The hype around Super Bowl 50 advertising began recently as CBS’ Leslie Moonves announced that the cost for a :30 spot will increase to $5 million, up significantly from the $4.5 million 2015 rate. Also this week, NBC Universal announced projections of over $1 billion in ad revenue for the 2016 Summer Olympics.
While both events are the highest of high-profile, must-watch sporting events, the opportunities presented to advertisers differ greatly. The odds of the investment in a Super Bowl spot generating changes in perceptions and purchase intentions for the advertised brand are less than one in four. There are several reasons for this, not the least of which is a direct outcome of the pressure advertisers feel to make a huge splash from a single exposure. Many marketers try too hard to entertain, forgetting that the narrative of the commercial must in some way elevate the brand.
The audience dynamics for the Super Bowl also contribute to the pressure. While both Super Bowl and Olympics viewers are highly engaged, the Super Bowl mindset is more about challenge – my team vs. your team. This, along with the advertiser-generated hype around the commercials creates a sense of challenge around the commercials as well – “I, the viewer, challenge you, the advertiser to entertain me more than the other commercials, to force me to watch and talk about your commercial.”
Increasingly, advertisers attempt to both draw greater attention to their spot and to lengthen the selling window by using social media before, during and after the game. However, the advertisers who score biggest in terms of generating buzz (think Budweiser) aren’t always the ones that boost brand sales. In fact, the Super Bowl tends to pay off in a bigger way for brands that have news than those that are more established and have nothing new to announce.
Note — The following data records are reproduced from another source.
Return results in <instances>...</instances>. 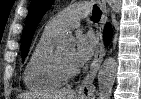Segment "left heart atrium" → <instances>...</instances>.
<instances>
[{
	"label": "left heart atrium",
	"mask_w": 141,
	"mask_h": 99,
	"mask_svg": "<svg viewBox=\"0 0 141 99\" xmlns=\"http://www.w3.org/2000/svg\"><path fill=\"white\" fill-rule=\"evenodd\" d=\"M95 44V39L90 34H80L77 36L76 46L71 58L74 67L82 66L92 56Z\"/></svg>",
	"instance_id": "39dd6f15"
}]
</instances>
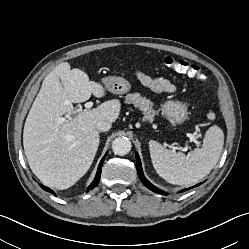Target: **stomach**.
Wrapping results in <instances>:
<instances>
[{"mask_svg": "<svg viewBox=\"0 0 249 249\" xmlns=\"http://www.w3.org/2000/svg\"><path fill=\"white\" fill-rule=\"evenodd\" d=\"M106 90L115 94H125L130 91L129 81L122 77L109 76L103 79ZM164 116L172 119L175 123H183L187 118V107L184 103L176 100L166 101L161 109Z\"/></svg>", "mask_w": 249, "mask_h": 249, "instance_id": "stomach-1", "label": "stomach"}]
</instances>
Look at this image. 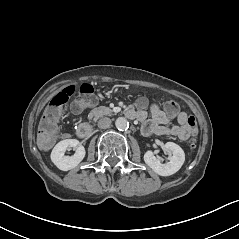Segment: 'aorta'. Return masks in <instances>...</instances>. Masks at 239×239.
Wrapping results in <instances>:
<instances>
[{
    "mask_svg": "<svg viewBox=\"0 0 239 239\" xmlns=\"http://www.w3.org/2000/svg\"><path fill=\"white\" fill-rule=\"evenodd\" d=\"M116 128L120 131L127 130L129 122L124 117H119L115 122Z\"/></svg>",
    "mask_w": 239,
    "mask_h": 239,
    "instance_id": "762f6f07",
    "label": "aorta"
}]
</instances>
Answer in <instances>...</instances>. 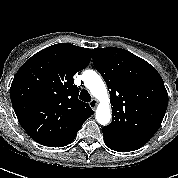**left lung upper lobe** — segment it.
I'll list each match as a JSON object with an SVG mask.
<instances>
[{"mask_svg": "<svg viewBox=\"0 0 178 178\" xmlns=\"http://www.w3.org/2000/svg\"><path fill=\"white\" fill-rule=\"evenodd\" d=\"M93 64L110 90L112 122L102 128L111 143L139 149L159 129L168 106V94L157 70L131 52L93 49Z\"/></svg>", "mask_w": 178, "mask_h": 178, "instance_id": "left-lung-upper-lobe-1", "label": "left lung upper lobe"}]
</instances>
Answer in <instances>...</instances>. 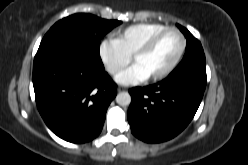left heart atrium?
<instances>
[{
    "label": "left heart atrium",
    "instance_id": "1",
    "mask_svg": "<svg viewBox=\"0 0 248 165\" xmlns=\"http://www.w3.org/2000/svg\"><path fill=\"white\" fill-rule=\"evenodd\" d=\"M149 76L139 64H134L116 77V81L123 85L135 84L148 79Z\"/></svg>",
    "mask_w": 248,
    "mask_h": 165
}]
</instances>
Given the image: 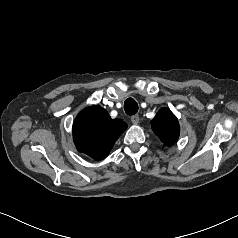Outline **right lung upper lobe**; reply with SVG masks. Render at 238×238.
<instances>
[{
  "label": "right lung upper lobe",
  "mask_w": 238,
  "mask_h": 238,
  "mask_svg": "<svg viewBox=\"0 0 238 238\" xmlns=\"http://www.w3.org/2000/svg\"><path fill=\"white\" fill-rule=\"evenodd\" d=\"M126 128L127 124L121 119H111L105 109L94 105L77 115L73 124V140L78 151L101 160L107 157Z\"/></svg>",
  "instance_id": "1"
}]
</instances>
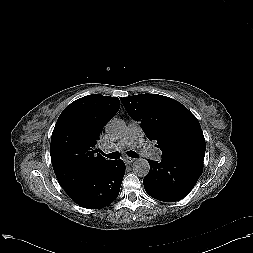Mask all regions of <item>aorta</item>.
<instances>
[{
  "instance_id": "762f6f07",
  "label": "aorta",
  "mask_w": 253,
  "mask_h": 253,
  "mask_svg": "<svg viewBox=\"0 0 253 253\" xmlns=\"http://www.w3.org/2000/svg\"><path fill=\"white\" fill-rule=\"evenodd\" d=\"M125 123L122 120L113 119L105 127V131L112 136H118L125 130ZM150 170V165L146 159L138 158L133 163V172L139 177H145Z\"/></svg>"
}]
</instances>
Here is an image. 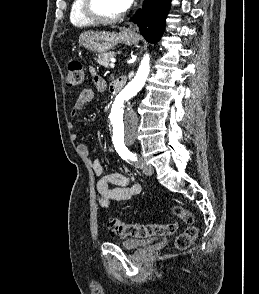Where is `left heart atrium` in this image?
<instances>
[{"label":"left heart atrium","instance_id":"39dd6f15","mask_svg":"<svg viewBox=\"0 0 259 294\" xmlns=\"http://www.w3.org/2000/svg\"><path fill=\"white\" fill-rule=\"evenodd\" d=\"M120 1H121V5L125 11L131 7L134 0H120Z\"/></svg>","mask_w":259,"mask_h":294}]
</instances>
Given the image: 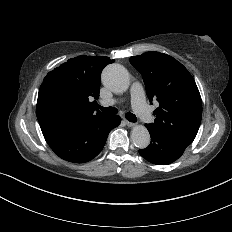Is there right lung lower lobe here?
I'll return each instance as SVG.
<instances>
[{"label":"right lung lower lobe","mask_w":232,"mask_h":232,"mask_svg":"<svg viewBox=\"0 0 232 232\" xmlns=\"http://www.w3.org/2000/svg\"><path fill=\"white\" fill-rule=\"evenodd\" d=\"M120 122L118 115H96L83 120L43 123L40 127L56 155L69 162L85 163L101 152L109 132Z\"/></svg>","instance_id":"right-lung-lower-lobe-1"}]
</instances>
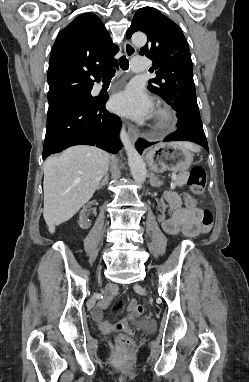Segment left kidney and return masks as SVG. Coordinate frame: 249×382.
Segmentation results:
<instances>
[{
  "instance_id": "1",
  "label": "left kidney",
  "mask_w": 249,
  "mask_h": 382,
  "mask_svg": "<svg viewBox=\"0 0 249 382\" xmlns=\"http://www.w3.org/2000/svg\"><path fill=\"white\" fill-rule=\"evenodd\" d=\"M154 207L155 208H165L166 207V202L165 201H155L154 202Z\"/></svg>"
}]
</instances>
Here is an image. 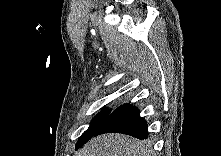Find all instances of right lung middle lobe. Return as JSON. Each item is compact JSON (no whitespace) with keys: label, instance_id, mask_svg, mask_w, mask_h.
Instances as JSON below:
<instances>
[{"label":"right lung middle lobe","instance_id":"1","mask_svg":"<svg viewBox=\"0 0 221 156\" xmlns=\"http://www.w3.org/2000/svg\"><path fill=\"white\" fill-rule=\"evenodd\" d=\"M111 112H112L111 109L105 108L103 109L102 113H99L96 117H94L89 128L80 136L76 144V149L83 146L88 140H90L97 133V131L103 125V123L111 114Z\"/></svg>","mask_w":221,"mask_h":156}]
</instances>
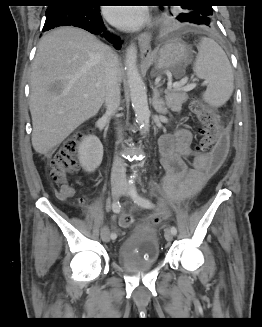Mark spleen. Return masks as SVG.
Listing matches in <instances>:
<instances>
[{
  "mask_svg": "<svg viewBox=\"0 0 262 327\" xmlns=\"http://www.w3.org/2000/svg\"><path fill=\"white\" fill-rule=\"evenodd\" d=\"M194 71L207 83L203 94L205 102L220 107L229 100L234 89L233 72L225 52L214 40L201 39Z\"/></svg>",
  "mask_w": 262,
  "mask_h": 327,
  "instance_id": "3e777b00",
  "label": "spleen"
}]
</instances>
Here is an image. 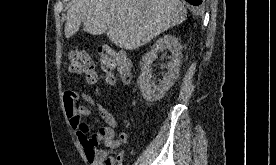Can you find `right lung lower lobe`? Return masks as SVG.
Segmentation results:
<instances>
[{"mask_svg":"<svg viewBox=\"0 0 276 165\" xmlns=\"http://www.w3.org/2000/svg\"><path fill=\"white\" fill-rule=\"evenodd\" d=\"M186 1L195 6L200 5L202 3V0H186Z\"/></svg>","mask_w":276,"mask_h":165,"instance_id":"1","label":"right lung lower lobe"}]
</instances>
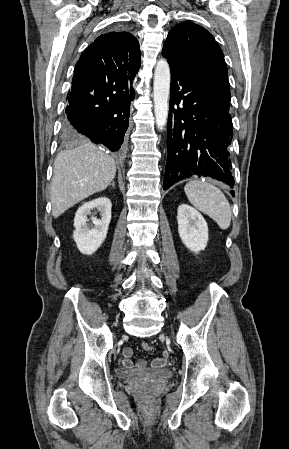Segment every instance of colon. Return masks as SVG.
Masks as SVG:
<instances>
[{
    "instance_id": "1",
    "label": "colon",
    "mask_w": 289,
    "mask_h": 449,
    "mask_svg": "<svg viewBox=\"0 0 289 449\" xmlns=\"http://www.w3.org/2000/svg\"><path fill=\"white\" fill-rule=\"evenodd\" d=\"M142 348L145 350V351H151L153 348H152V346L149 344V343H147V342H144L143 344H142Z\"/></svg>"
}]
</instances>
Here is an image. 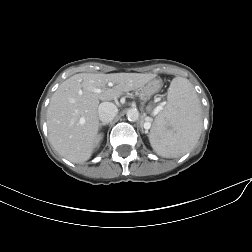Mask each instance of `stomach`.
I'll return each mask as SVG.
<instances>
[{
  "instance_id": "obj_1",
  "label": "stomach",
  "mask_w": 252,
  "mask_h": 252,
  "mask_svg": "<svg viewBox=\"0 0 252 252\" xmlns=\"http://www.w3.org/2000/svg\"><path fill=\"white\" fill-rule=\"evenodd\" d=\"M161 87H162L161 81L153 79L141 88L140 94L145 99H149L152 95L157 93L161 89Z\"/></svg>"
}]
</instances>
The Olympics differ in part because the selling window is open for much longer. The over two week span between the opening and closing ceremonies enables advertisers to build a storyline across a number of different executions, including social media, facilitating the development of a deeper relationship with the consumer. We know that consumers who see multiple executions for a brand are more likely to be persuaded than those who engage with just one message. Seeing multiple ad executions that all include common elements also helps to build brand linkage – without which an advertiser cannot hope to build the brand.
The audience dynamics for the Olympics are also vastly different than those of the Super Bowl. While also a competition, the Olympics elicit a stronger positive set of emotions, including pride of Country and provide more of a bonding experience for viewers. We all cheer for that young gymnast whose story we’ve heard, or that swimmer who we hope will break another world’s record. Astute advertisers tap into this, with commercials and campaigns that entice us to bond with the brand.
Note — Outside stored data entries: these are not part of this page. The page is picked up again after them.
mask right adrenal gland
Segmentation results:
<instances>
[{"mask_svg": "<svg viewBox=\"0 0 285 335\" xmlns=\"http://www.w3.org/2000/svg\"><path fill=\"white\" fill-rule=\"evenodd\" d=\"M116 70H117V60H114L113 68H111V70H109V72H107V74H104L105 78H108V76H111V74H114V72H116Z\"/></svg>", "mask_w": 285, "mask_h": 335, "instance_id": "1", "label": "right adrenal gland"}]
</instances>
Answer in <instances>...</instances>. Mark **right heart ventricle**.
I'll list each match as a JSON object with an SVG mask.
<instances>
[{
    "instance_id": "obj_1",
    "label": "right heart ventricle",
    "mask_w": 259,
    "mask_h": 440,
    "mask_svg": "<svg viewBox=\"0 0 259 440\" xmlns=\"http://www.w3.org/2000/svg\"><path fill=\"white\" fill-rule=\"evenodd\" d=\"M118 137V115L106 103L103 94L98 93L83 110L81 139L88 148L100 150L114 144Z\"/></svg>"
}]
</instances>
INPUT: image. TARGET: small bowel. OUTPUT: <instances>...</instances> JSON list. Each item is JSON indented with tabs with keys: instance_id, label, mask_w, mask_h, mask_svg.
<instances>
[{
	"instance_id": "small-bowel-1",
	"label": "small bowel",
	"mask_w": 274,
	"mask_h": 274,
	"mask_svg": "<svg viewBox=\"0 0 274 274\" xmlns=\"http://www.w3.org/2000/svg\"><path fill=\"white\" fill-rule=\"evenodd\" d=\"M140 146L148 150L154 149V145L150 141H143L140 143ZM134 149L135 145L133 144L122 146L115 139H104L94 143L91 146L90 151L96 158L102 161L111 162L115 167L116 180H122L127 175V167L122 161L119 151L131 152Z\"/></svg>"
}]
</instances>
Of course, either venue can be used to good effect, generating not only strong buzz but also great ROI. On the surface, the differences between the two events suggest that advertisers with a big announcement to make opt for the Super Bowl, and advertisers who desire to strengthen brand affinity look towards an Olympic style event. Fortunately for those with sufficiently deep pockets to consider this type of investment, the 2016 timing – unlike the winter of 2014 – has these two landmark events separated by half a year. We will see many more advertisers in 2016 who participate in both – and we’ll see which event pays off better for those who do.